The authors declare no competing interests.
Peer review information Nature thanks Kristin Jaeger, Georgia Papacharalampous and the other, anonymous, reviewer(s) for their contribution to the peer review of this work. Peer reviewer reports are available.
Publisher’s note Springer Nature remains neutral with regard to jurisdictional claims in published maps and institutional affiliations.
Extended data figures and tables
Extended Data Fig. 1 Global prevalence of IRES with at least one zero-flow month per year on average.

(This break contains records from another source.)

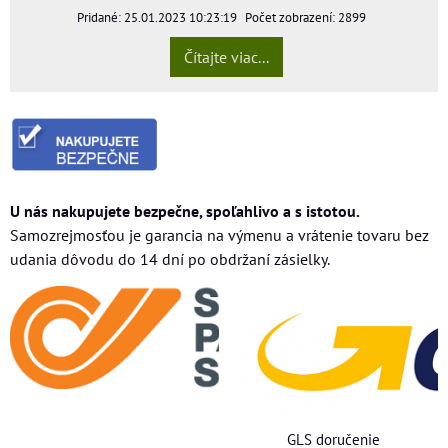
Pridané: 25.01.2023 10:23:19
Počet zobrazení: 2899
Čítajte viac...
U nás nakupujete bezpečne, spoľahlivo a s istotou.
Samozrejmosťou je garancia na výmenu a vrátenie tovaru bez
udania dôvodu do 14 dní po obdržaní zásielky.
GLS doručenie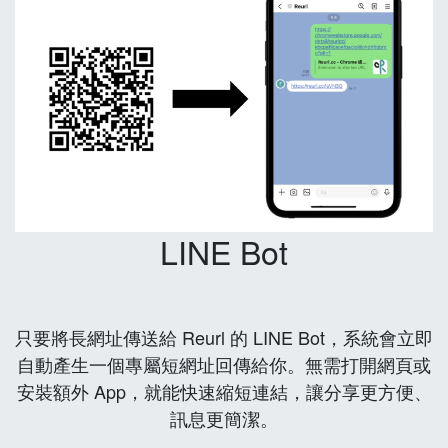
LINE Bot
只要將長網址傳送給 Reurl 的 LINE Bot，系統會立即
自動產生一個專屬短網址回傳給你。無需打開網頁或
安裝額外 App，就能快速縮短連結，讓分享更方便、
訊息更簡潔。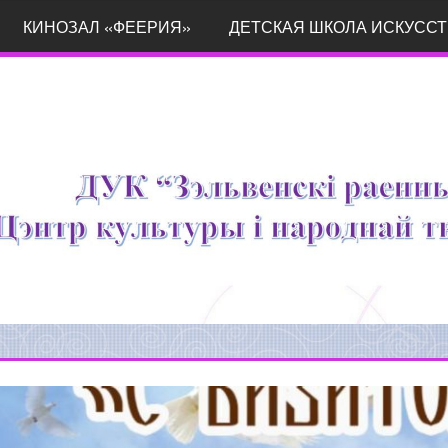
КИНОЗАЛ «ФЕЕРИЯ»
ДЕТСКАЯ ШКОЛА ИСКУССТ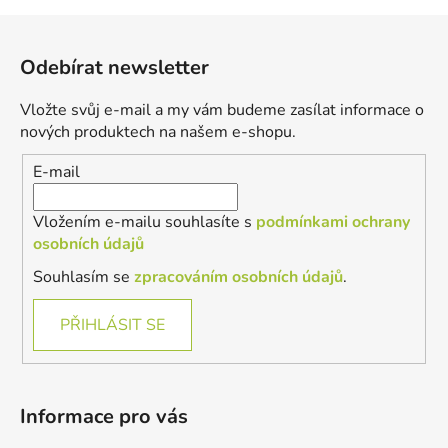
Z
á
Odebírat newsletter
p
a
Vložte svůj e-mail a my vám budeme zasílat informace o
t
nových produktech na našem e-shopu.
í
E-mail
Vložením e-mailu souhlasíte s
podmínkami ochrany
osobních údajů
Souhlasím se
zpracováním osobních údajů
.
PŘIHLÁSIT SE
Informace pro vás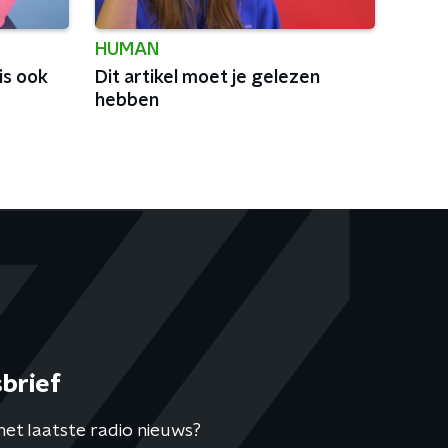
HUMAN
is ook
Dit artikel moet je gelezen
hebben
brief
het laatste radio nieuws?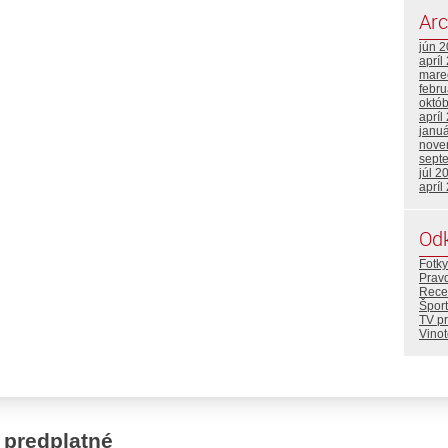
Arc
jún 
apríl
mare
febr
októ
apríl
janu
nove
sept
júl 2
apríl
Od
Fotky
Prav
Rece
Šport
TV p
Vino
 predplatné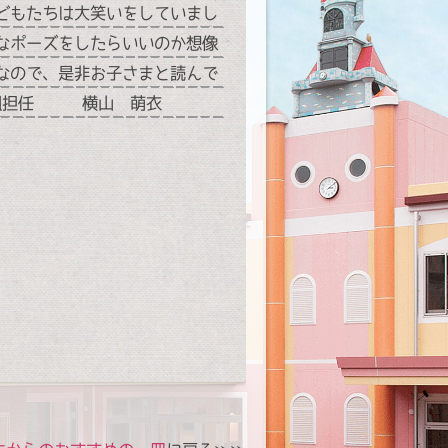
どもたちは大笑いをしていまし
なポーズをしたらいいのか想像
なので、是非お子さまと読んで
 横山 萌衣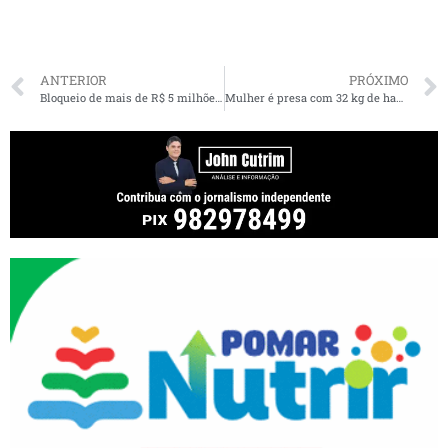
ANTERIOR
PRÓXIMO
Bloqueio de mais de R$ 5 milhões do Município de Coroatá é determinado pela Justiça
Mulher é presa com 32 kg de haxixe no aeroporto de São Luís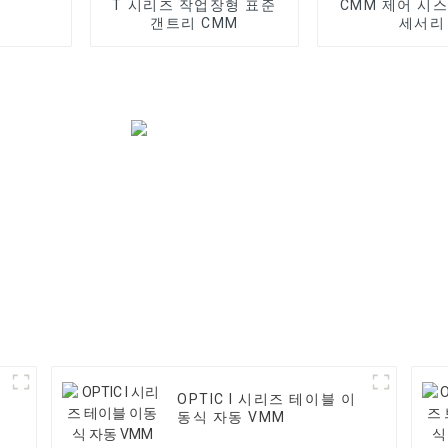
T 시리즈 작업장형 표준
CMM 제어 시스
갠트리 CMM
세서리
OPTIC I 시리즈 테이블 이
동식 자동 VMM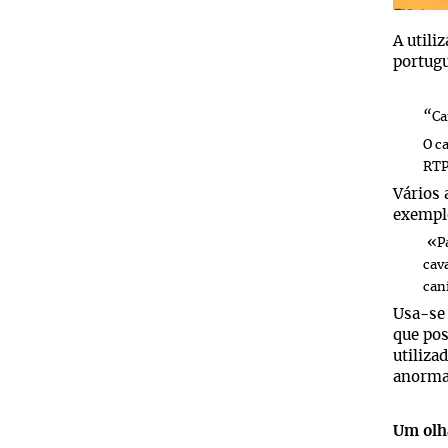
A utili
portugu
“
Ca
O c
RTP
Vários 
exempl
«
P
cav
can
Usa-se
que pos
utiliza
anorma
Um olha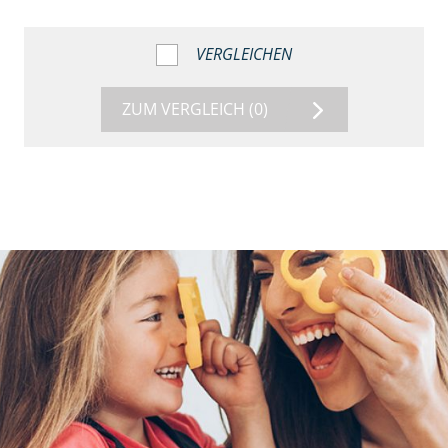
VERGLEICHEN
ZUM VERGLEICH
(0)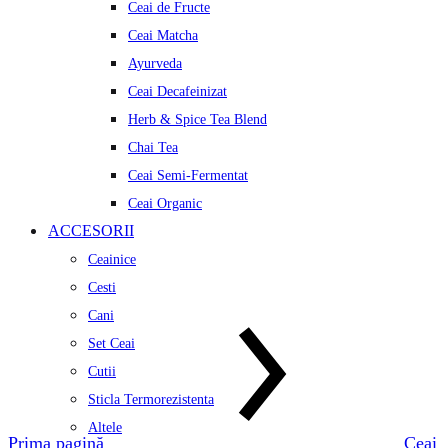
Ceai de Fructe
Ceai Matcha
Ayurveda
Ceai Decafeinizat
Herb & Spice Tea Blend
Chai Tea
Ceai Semi-Fermentat
Ceai Organic
ACCESORII
Ceainice
Cesti
Cani
Set Ceai
Cutii
Sticla Termorezistenta
Altele
Prima pagină
Ceai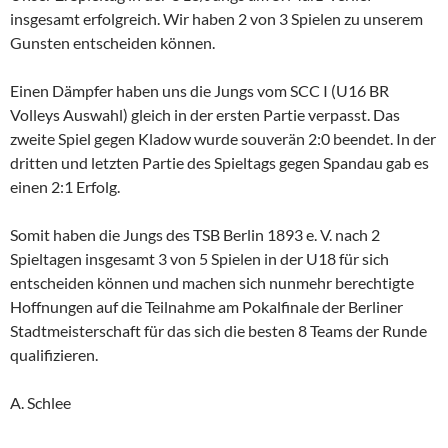
insgesamt erfolgreich. Wir haben 2 von 3 Spielen zu unserem
Gunsten entscheiden können.
Einen Dämpfer haben uns die Jungs vom SCC I (U16 BR
Volleys Auswahl) gleich in der ersten Partie verpasst. Das
zweite Spiel gegen Kladow wurde souverän 2:0 beendet. In der
dritten und letzten Partie des Spieltags gegen Spandau gab es
einen 2:1 Erfolg.
Somit haben die Jungs des TSB Berlin 1893 e. V. nach 2
Spieltagen insgesamt 3 von 5 Spielen in der U18 für sich
entscheiden können und machen sich nunmehr berechtigte
Hoffnungen auf die Teilnahme am Pokalfinale der Berliner
Stadtmeisterschaft für das sich die besten 8 Teams der Runde
qualifizieren.
A. Schlee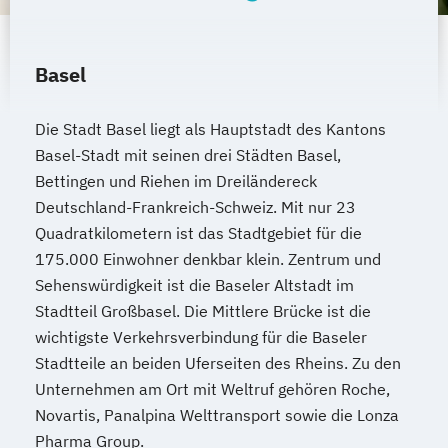
Basel
Die Stadt Basel liegt als Hauptstadt des Kantons
Basel-Stadt mit seinen drei Städten Basel,
Bettingen und Riehen im Dreiländereck
Deutschland-Frankreich-Schweiz. Mit nur 23
Quadratkilometern ist das Stadtgebiet für die
175.000 Einwohner denkbar klein. Zentrum und
Sehenswürdigkeit ist die Baseler Altstadt im
Stadtteil Großbasel. Die Mittlere Brücke ist die
wichtigste Verkehrsverbindung für die Baseler
Stadtteile an beiden Uferseiten des Rheins. Zu den
Unternehmen am Ort mit Weltruf gehören Roche,
Novartis, Panalpina Welttransport sowie die Lonza
Pharma Group.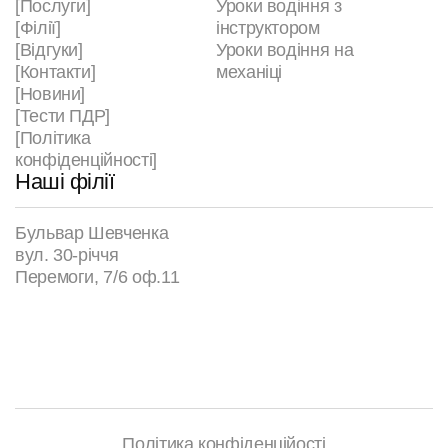
[Послуги]
Уроки водіння з
[Філії]
інструктором
[Відгуки]
Уроки водіння на
[Контакти]
механіці
[Новини]
[Тести ПДР]
[Політика
конфіденційності]
Наші філії
Бульвар Шевченка
вул. 30-річчя
Перемоги, 7/6 оф.11
Політика конфіденційості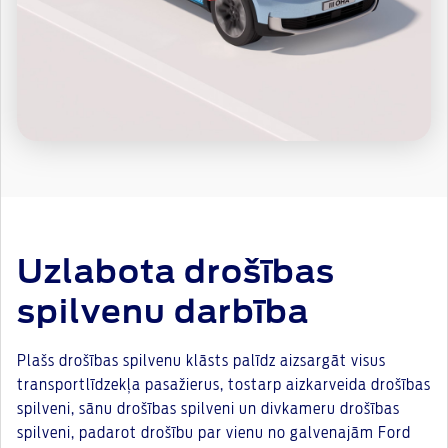
Uzlabota drošības
spilvenu darbība
Plašs drošības spilvenu klāsts palīdz aizsargāt visus
transportlīdzekļa pasažierus, tostarp aizkarveida drošības
spilveni, sānu drošības spilveni un divkameru drošības
spilveni, padarot drošību par vienu no galvenajām Ford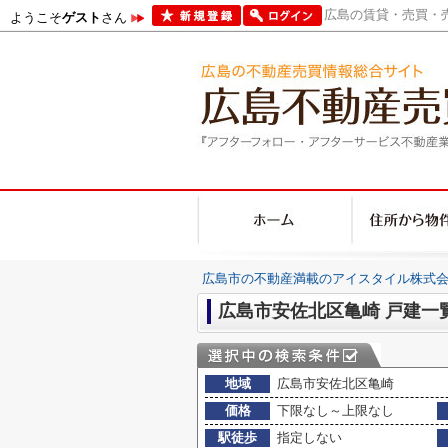
広島の賃貸・売買・売
ようこそ
ゲスト
さん
広島市の不動産満載のアイスタイル株式会
広島市安佐北区亀崎 戸建一
地域
広島市安佐北区亀崎
価格
下限なし～上限なし
駅徒歩
指定しない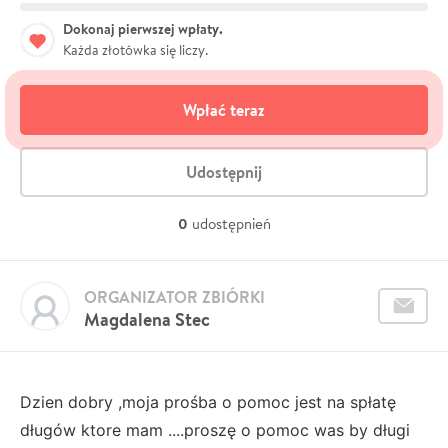
Dokonaj pierwszej wpłaty.
Każda złotówka się liczy.
Wpłać teraz
Udostępnij
0
udostępnień
ORGANIZATOR ZBIÓRKI
Magdalena Stec
Dzien dobry ,moja prośba o pomoc jest na spłatę
długów ktore mam ....proszę o pomoc was by długi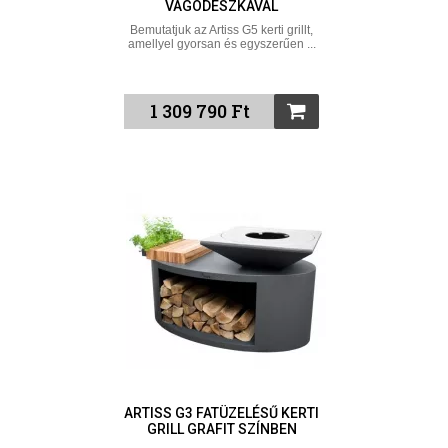
VÁGODESZKÁVAL
Bemutatjuk az Artiss G5 kerti grillt,
amellyel gyorsan és egyszerűen ...
1 309 790 Ft
ARTISS G3 FATÜZELÉSŰ KERTI
GRILL GRAFIT SZÍNBEN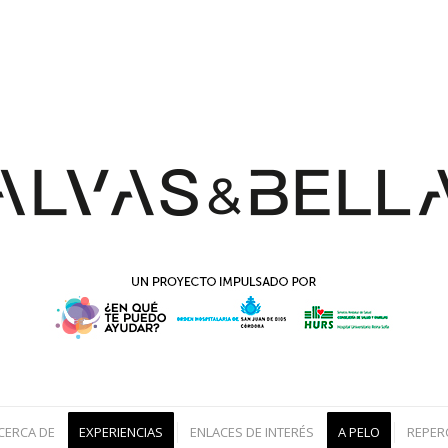
CERCA DE
EXPERIENCIAS
ENLACES DE INTERÉS
A PELO
REPER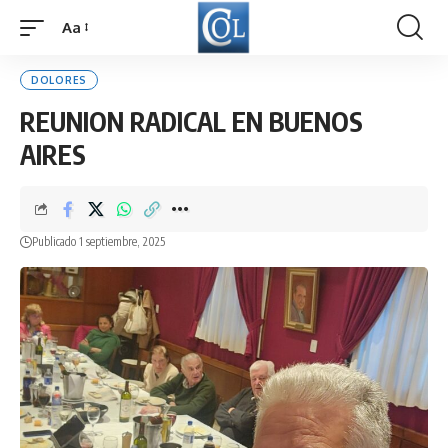
Aa
Font
Resizer
DOLORES
REUNION RADICAL EN BUENOS
AIRES
Publicado 1 septiembre, 2025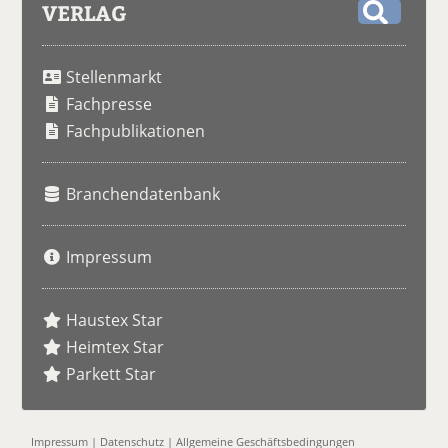
VERLAG
S
u
Stellenmarkt
c
h
Fachpresse
e
Fachpublikationen
Branchendatenbank
Impressum
Haustex Star
Heimtex Star
Parkett Star
Impressum
|
Datenschutz
|
Allgemeine Geschäftsbedingungen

a, Distribution of global climate zones used in this study. Data provided by Global Environmental Stratification (GEnS)32. b, Predicted probability of river flow intermittence, defined as at least one zero-flow month (30 days) per year on average, across the global river and stream network27. The median probability threshold of 0.5 was used to determine the binary flow intermittence class for each reach. c, Global prevalence of IRES with at least one zero-flow month (30 days) per year on average, across climate zones and streamflow size classes (based on long-term average naturalized discharge). Note that in regions with sparse training data, the model results can differ substantially from the results shown in Table 1, as the underlying random forest and extrapolation models were developed independently. No stations were available in climate zones Arctic 1 and Arctic 2, and few stations were available in ‘Extremely cold and wet’ (1 and 2) and in ‘Extremely hot and arid’ climates (together representing 3% of global river and stream length). Rows are sorted in the same order as in Table 1, and the same footnotes as in Table 1 apply. Mapping software: ArcMap (ESRI).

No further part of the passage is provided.